EXERCISE DIRECTIONS
Lines with the word "bischwiller" are the answer; copy each of them from the data below.

PROVIDED DATA
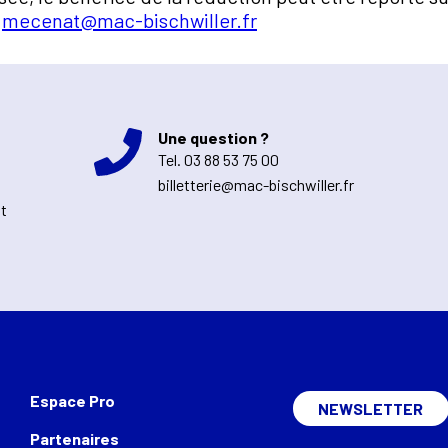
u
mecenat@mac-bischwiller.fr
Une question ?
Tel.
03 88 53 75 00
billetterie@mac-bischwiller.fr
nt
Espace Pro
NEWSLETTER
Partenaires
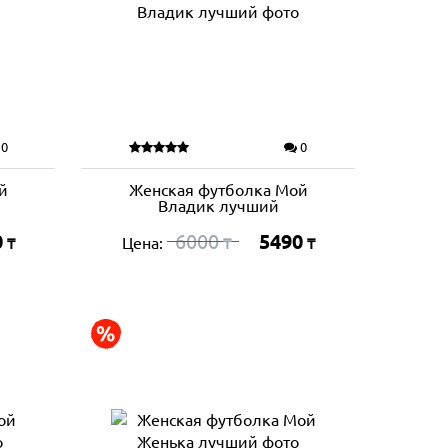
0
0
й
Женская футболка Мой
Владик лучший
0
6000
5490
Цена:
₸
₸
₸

---

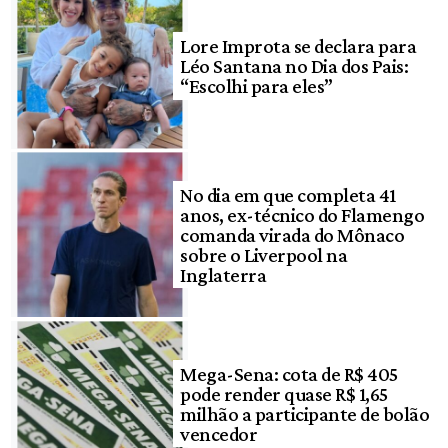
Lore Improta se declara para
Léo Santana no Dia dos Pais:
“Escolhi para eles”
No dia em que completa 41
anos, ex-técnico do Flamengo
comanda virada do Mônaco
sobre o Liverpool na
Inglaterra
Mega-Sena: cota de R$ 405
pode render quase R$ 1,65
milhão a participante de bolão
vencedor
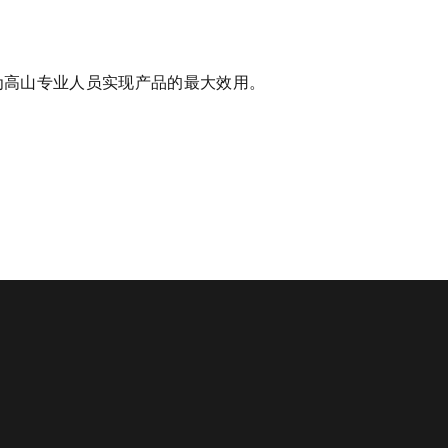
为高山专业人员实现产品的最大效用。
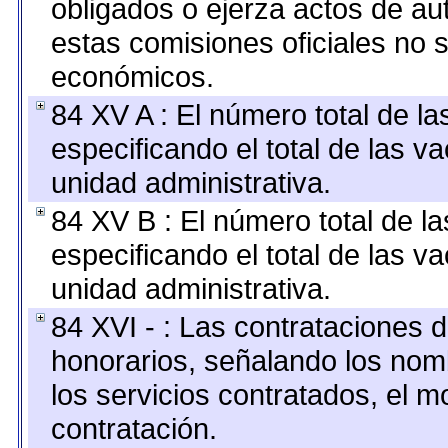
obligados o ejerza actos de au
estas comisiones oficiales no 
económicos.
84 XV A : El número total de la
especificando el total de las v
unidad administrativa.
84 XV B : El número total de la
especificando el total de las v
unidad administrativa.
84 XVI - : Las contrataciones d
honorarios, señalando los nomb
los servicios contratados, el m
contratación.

THE COMPLETED TASK
mecenat@mac-bischwiller.fr
billetterie@mac-bischwiller.fr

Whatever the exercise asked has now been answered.